### TASK DETAILS
An exact copy of the listing is required, with its pictures removed.

### DATA SUPPLIED

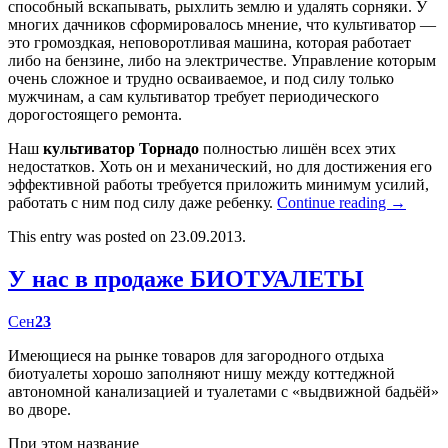
способный вскапывать, рыхлить землю и удалять сорняки. У
многих дачников сформировалось мнение, что культиватор —
это громоздкая, неповоротливая машина, которая работает
либо на бензине, либо на электричестве. Управление которым
очень сложное и трудно осваиваемое, и под силу только
мужчинам, а сам культиватор требует периодического
дорогостоящего ремонта.
Наш
культиватор Торнадо
полностью лишён всех этих
недостатков. Хоть он и механический, но для достижения его
эффективной работы требуется приложить минимум усилий,
работать с ним под силу даже ребенку.
Continue reading
→
This entry was posted on 23.09.2013.
У нас в продаже БИОТУАЛЕТЫ
Сен
23
Имеющиеся на рынке товаров для загородного отдыха
биотуалеты хорошо заполняют нишу между коттеджной
автономной канализацией и туалетами с «выдвижной бадьёй»
во дворе.
При этом название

### RESPONSE BELOW
способный вскапывать, рыхлить землю и удалять сорняки. У
многих дачников сформировалось мнение, что культиватор —
это громоздкая, неповоротливая машина, которая работает
либо на бензине, либо на электричестве. Управление которым
очень сложное и трудно осваиваемое, и под силу только
мужчинам, а сам культиватор требует периодического
дорогостоящего ремонта.
Наш
культиватор Торнадо
полностью лишён всех этих
недостатков. Хоть он и механический, но для достижения его
эффективной работы требуется приложить минимум усилий,
работать с ним под силу даже ребенку.
Continue reading
→
This entry was posted on 23.09.2013.
У нас в продаже БИОТУАЛЕТЫ
Сен
23
Имеющиеся на рынке товаров для загородного отдыха
биотуалеты хорошо заполняют нишу между коттеджной
автономной канализацией и туалетами с «выдвижной бадьёй»
во дворе.
При этом название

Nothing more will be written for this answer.